I’m quite enjoying television’s current obsession with obscene wealth. It’s easier to justify than poverty porn, better to laugh upwards than down. The rich may as well amuse and entertain the rest of us, as well as themselves. We’re not talking old-school toffs living in squalor in their crumbly castles. TV has done plenty of that (again I’m a fan). But now it’s all about the new super-wealthy in London and their play areas.
Take these Russians, trying out the latest fad at a tasting: escargot pearls. “Or snails’ eggs to the rest of us,” says narrator Tracy-Ann Oberman, who seems to be enjoying the absurdity of it all. You could give these people anything, tell them it was fashionable, and they would eat it, if it was expensive enough. Wasp semen, anyone?

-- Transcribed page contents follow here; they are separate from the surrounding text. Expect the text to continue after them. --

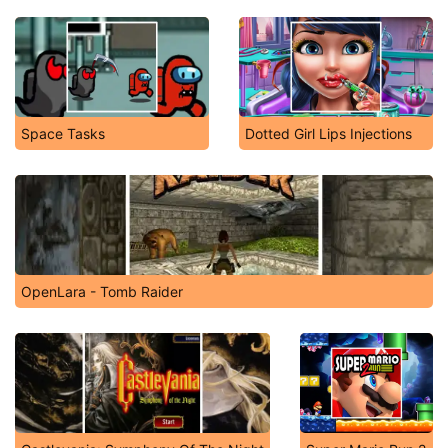
Space Tasks
Dotted Girl Lips Injections
OpenLara - Tomb Raider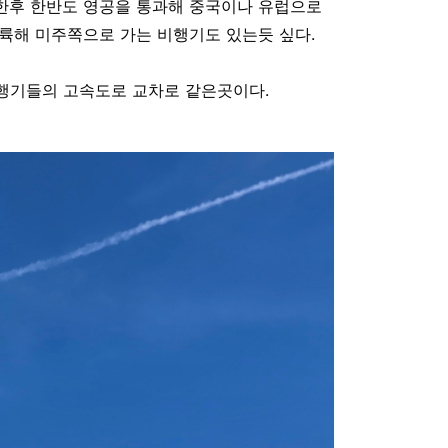
한후 한반도 영공을 통과해 중국이나 유럽으로
륙해 미주쪽으로 가는 비행기도 있는듯 싶다.
행기들의 고속도로 교차로 같은곳이다.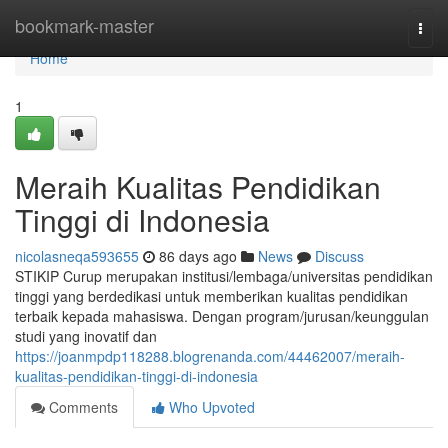
Home
bookmark-master
Togg
navi
Home
1
Meraih Kualitas Pendidikan
Tinggi di Indonesia
nicolasneqa593655
86 days ago
News
Discuss
STIKIP Curup merupakan institusi/lembaga/universitas pendidikan
tinggi yang berdedikasi untuk memberikan kualitas pendidikan
terbaik kepada mahasiswa. Dengan program/jurusan/keunggulan
studi yang inovatif dan
https://joanmpdp118288.blogrenanda.com/44462007/meraih-
kualitas-pendidikan-tinggi-di-indonesia
Comments
Who Upvoted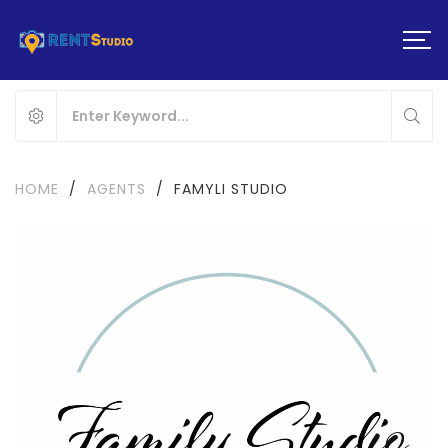
HOME
/
AGENTS
/
FAMYLI STUDIO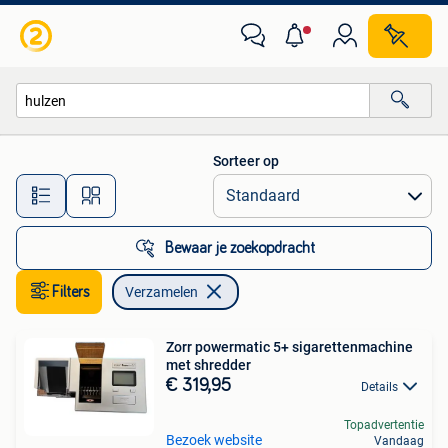
Verzamelen
Sorteer op
Alle afstanden…
Bewaar je zoekopdracht
Filters
Verzamelen
Zorr powermatic 5+ sigarettenmachine
met shredder
€ 319,95
Details
Topadvertentie
Bezoek website
Vandaag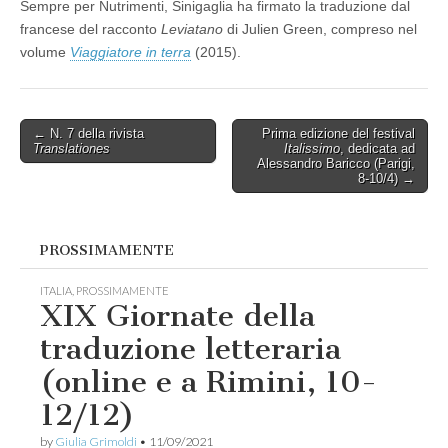
Sempre per Nutrimenti, Sinigaglia ha firmato la traduzione dal
francese del racconto
Leviatano
di Julien Green, compreso nel
volume
Viaggiatore in terra
(2015).
Post
← N. 7 della rivista
Prima edizione del festival
Translationes
Italissimo
, dedicata ad
navigation
Alessandro Baricco (Parigi,
8-10/4) →
PROSSIMAMENTE
ITALIA
,
PROSSIMAMENTE
XIX Giornate della
traduzione letteraria
(online e a Rimini, 10-
12/12)
by
Giulia Grimoldi
•
11/09/2021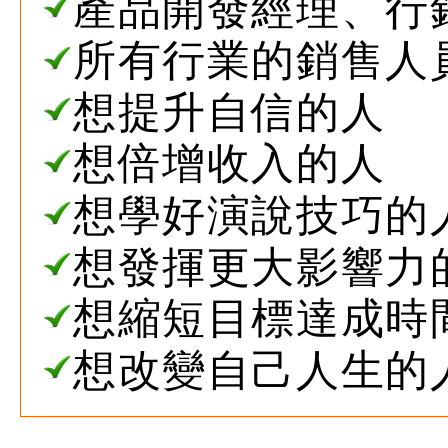
產品開發經理、行
所有行業的銷售人
想提升自信的人
想倍增收入的人
想學好演說技巧的
想發揮更大影響力
想縮短目標達成時
想改變自己人生的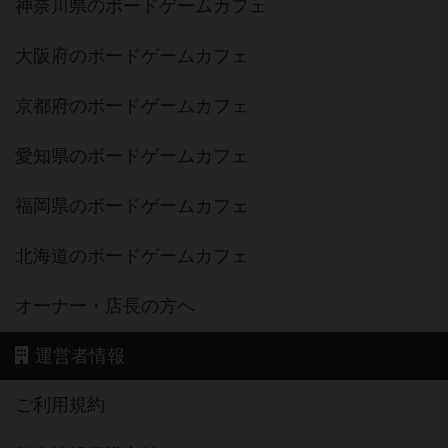
神奈川県のボードゲームカフェ
大阪府のボードゲームカフェ
京都府のボードゲームカフェ
愛知県のボードゲームカフェ
福岡県のボードゲームカフェ
北海道のボードゲームカフェ
オーナー・店長の方へ
運営者情報
ご利用規約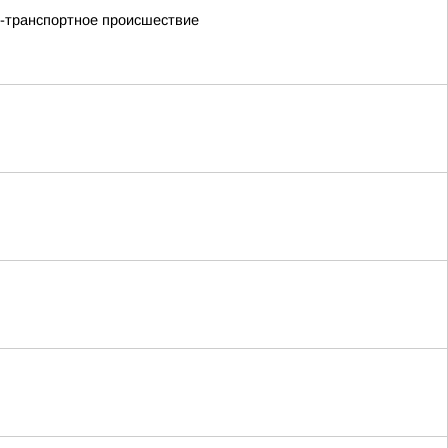
но-транспортное происшествие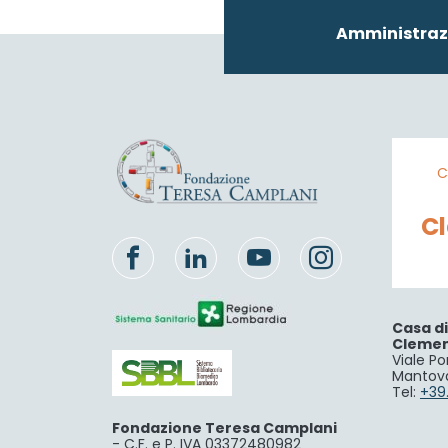
Amministraz
C
C
Casa d
Cleme
Viale Po
Mantov
Tel:
+39
Fondazione Teresa Camplani
-
C.F. e P. IVA 03372480982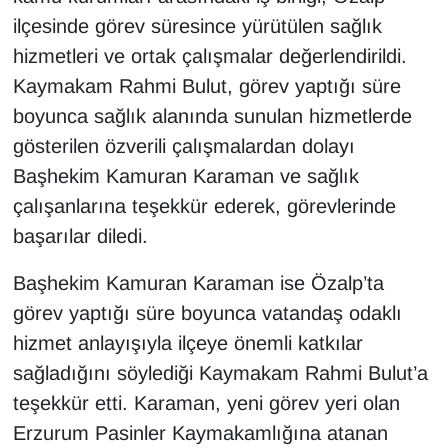
KURDÎ
ilçesinde görev süresince yürütülen sağlık
hizmetleri ve ortak çalışmalar değerlendirildi.
MAGAZİN
Kaymakam Rahmi Bulut, görev yaptığı süre
MEDYA
boyunca sağlık alanında sunulan hizmetlerde
gösterilen özverili çalışmalardan dolayı
ONE EKONOMİ
Başhekim Kamuran Karaman ve sağlık
çalışanlarına teşekkür ederek, görevlerinde
POLİTİKA
başarılar diledi.
Resmi İlanlar
Başhekim Kamuran Karaman ise Özalp’ta
görev yaptığı süre boyunca vatandaş odaklı
RÖPORTAJ
hizmet anlayışıyla ilçeye önemli katkılar
SAĞLIK
sağladığını söylediği Kaymakam Rahmi Bulut’a
teşekkür etti. Karaman, yeni görev yeri olan
Seri İlan
Erzurum Pasinler Kaymakamlığına atanan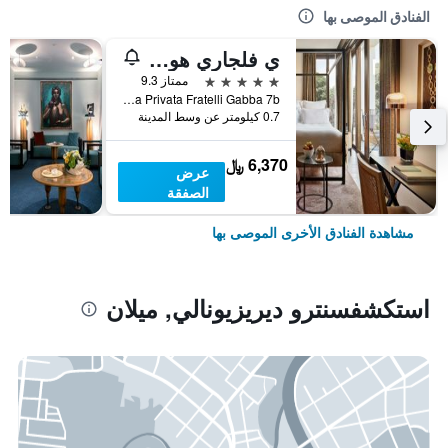
الفنادق الموصى بها
ي فلجاري هوتل ميلانو
5 نجوم
ممتاز 9.3
Via Privata Fratelli Gabba 7b, ميلان, مقاطعة ميلانو, إيطاليا
0.7 كيلومتر عن وسط المدينة
6,370 ﷼
عرض
الصفقة
مشاهدة الفنادق الأخرى الموصى بها
استكشفسنترو ديريزيونالي, ميلان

Also good value are the people who are making a living catering for these billionaires; metaphorically wake-boarding behind their superyachts. See Sophie and Mike with their back garden snail farm in Aylesbury. Interesting sex lives they have – the snails, I don’t know about Sophie and Mike. They fire darts from their heads to arouse their partners, before marathon 12-hour lovemaking sessions. They are hermaphrodites, so then they both lay eggs, from their heads. Kind of Eric Bristow meets Erica Bristow meets Sting’n’Trudie meets The Alien then. Kind of.
Then there’s Ifor, who farms Japanese Wagyu cattle … in Powys, north Wales. Ifor gives his cows beer to drink, and massages them. It improves the marbling on the beef, apparently, as well as making it the most expensive beef in the world – up to £250 a kilo. “My wife does get a bit jealous sometimes, yes,” says Ifor with a twinkle, rubbing a cow’s haunches. “But she’s next.” A nice pint and a massage coming up, for Mrs Humphreys.
Some of Ifor’s cows probably end up on the Côte d’Azur, where a man named Simon – who seems pretty posh himself – makes a living supplying very posh nosh to very posh yachts. Simon’s company is called Penum, which is Latin for victuals and the act of provisioning prior to departure; also ablative for penis, according to Simon’s scholarly father, but it was too late, they had done all the branding when he pointed this out. I don’t think many of the people on superyachts in the south of France are familiar with the ablative case.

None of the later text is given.